=== Work item ===
Please find every line in the records below that contains the word "destination", and copy it.

=== Data for analysis ===
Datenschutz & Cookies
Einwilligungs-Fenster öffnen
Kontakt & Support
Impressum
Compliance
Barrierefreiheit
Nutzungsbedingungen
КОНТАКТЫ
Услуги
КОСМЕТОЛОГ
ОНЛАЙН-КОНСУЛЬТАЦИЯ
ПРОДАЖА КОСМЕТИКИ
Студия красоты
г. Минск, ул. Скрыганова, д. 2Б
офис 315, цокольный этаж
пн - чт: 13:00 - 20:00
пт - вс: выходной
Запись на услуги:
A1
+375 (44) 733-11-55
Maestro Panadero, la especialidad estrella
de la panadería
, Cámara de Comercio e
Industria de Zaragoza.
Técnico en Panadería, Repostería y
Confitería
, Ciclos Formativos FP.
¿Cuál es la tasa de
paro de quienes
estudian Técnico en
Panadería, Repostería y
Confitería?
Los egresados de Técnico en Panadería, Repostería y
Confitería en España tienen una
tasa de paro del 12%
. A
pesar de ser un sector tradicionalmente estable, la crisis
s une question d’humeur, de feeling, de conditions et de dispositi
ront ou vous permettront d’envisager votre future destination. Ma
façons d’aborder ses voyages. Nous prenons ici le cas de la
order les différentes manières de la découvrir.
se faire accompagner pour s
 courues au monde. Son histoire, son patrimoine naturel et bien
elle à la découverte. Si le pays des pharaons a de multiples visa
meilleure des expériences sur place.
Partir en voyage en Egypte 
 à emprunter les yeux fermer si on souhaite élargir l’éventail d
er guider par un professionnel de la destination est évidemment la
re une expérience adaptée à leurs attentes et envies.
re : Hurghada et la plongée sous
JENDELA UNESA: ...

---

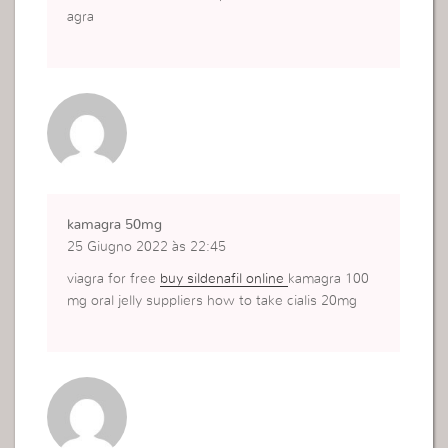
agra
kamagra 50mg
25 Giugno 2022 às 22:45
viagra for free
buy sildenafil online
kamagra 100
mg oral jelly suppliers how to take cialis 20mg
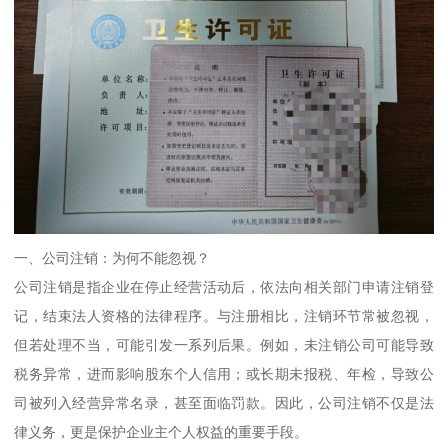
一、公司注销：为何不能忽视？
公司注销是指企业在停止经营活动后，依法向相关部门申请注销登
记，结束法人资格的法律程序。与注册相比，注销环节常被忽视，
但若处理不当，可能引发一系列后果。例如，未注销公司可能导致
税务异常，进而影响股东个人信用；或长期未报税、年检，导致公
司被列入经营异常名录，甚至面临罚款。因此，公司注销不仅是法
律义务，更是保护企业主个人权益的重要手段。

=== Result of this exercise ===
ront ou vous permettront d’envisager votre future destination. Ma
er guider par un professionnel de la destination est évidemment la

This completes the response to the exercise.